→ What you have to do
Copy each line of the data below with the word "круглосуточном".

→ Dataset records
------------------------------------------------

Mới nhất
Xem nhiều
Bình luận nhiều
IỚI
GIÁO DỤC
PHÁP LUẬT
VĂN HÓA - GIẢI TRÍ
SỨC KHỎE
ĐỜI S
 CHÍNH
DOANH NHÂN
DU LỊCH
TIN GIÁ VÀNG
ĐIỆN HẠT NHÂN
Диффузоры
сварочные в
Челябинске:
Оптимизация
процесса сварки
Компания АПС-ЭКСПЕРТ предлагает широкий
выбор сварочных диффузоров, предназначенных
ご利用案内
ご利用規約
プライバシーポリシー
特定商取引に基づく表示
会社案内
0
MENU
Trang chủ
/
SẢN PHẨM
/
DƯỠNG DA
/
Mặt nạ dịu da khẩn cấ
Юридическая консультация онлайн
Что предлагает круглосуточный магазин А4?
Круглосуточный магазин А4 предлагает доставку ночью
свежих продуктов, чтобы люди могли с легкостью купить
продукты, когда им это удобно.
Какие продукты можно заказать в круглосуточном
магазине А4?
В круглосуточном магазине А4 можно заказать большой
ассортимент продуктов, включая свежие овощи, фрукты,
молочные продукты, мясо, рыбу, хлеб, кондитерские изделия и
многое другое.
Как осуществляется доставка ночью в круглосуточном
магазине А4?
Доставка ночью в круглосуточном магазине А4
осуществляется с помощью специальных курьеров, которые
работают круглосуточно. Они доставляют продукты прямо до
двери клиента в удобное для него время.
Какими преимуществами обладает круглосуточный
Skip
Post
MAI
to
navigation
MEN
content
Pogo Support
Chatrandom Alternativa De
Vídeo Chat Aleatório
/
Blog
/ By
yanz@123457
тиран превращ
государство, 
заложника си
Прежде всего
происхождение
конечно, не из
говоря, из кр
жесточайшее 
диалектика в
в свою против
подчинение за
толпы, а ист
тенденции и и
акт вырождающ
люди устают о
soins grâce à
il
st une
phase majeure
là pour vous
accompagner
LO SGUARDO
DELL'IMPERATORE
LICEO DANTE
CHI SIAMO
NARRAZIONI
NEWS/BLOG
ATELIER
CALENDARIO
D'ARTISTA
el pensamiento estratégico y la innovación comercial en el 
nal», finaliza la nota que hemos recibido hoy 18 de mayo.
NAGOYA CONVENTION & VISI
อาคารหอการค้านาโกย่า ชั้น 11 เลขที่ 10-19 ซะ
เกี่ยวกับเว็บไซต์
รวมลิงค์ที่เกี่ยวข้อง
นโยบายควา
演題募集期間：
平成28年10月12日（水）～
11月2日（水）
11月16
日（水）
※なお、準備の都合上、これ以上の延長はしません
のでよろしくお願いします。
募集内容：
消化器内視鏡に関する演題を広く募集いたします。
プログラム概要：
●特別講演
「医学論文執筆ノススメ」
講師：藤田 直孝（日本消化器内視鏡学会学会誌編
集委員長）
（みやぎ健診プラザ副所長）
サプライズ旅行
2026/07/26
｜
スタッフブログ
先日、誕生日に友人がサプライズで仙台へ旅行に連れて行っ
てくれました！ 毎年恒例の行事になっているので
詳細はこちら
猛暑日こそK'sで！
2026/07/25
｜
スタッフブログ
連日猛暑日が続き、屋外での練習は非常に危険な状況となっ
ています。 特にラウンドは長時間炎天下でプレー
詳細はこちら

------------------------------------------------

→ Answer to this exercise
Какие продукты можно заказать в круглосуточном
В круглосуточном магазине А4 можно заказать большой
Как осуществляется доставка ночью в круглосуточном
Доставка ночью в круглосуточном магазине А4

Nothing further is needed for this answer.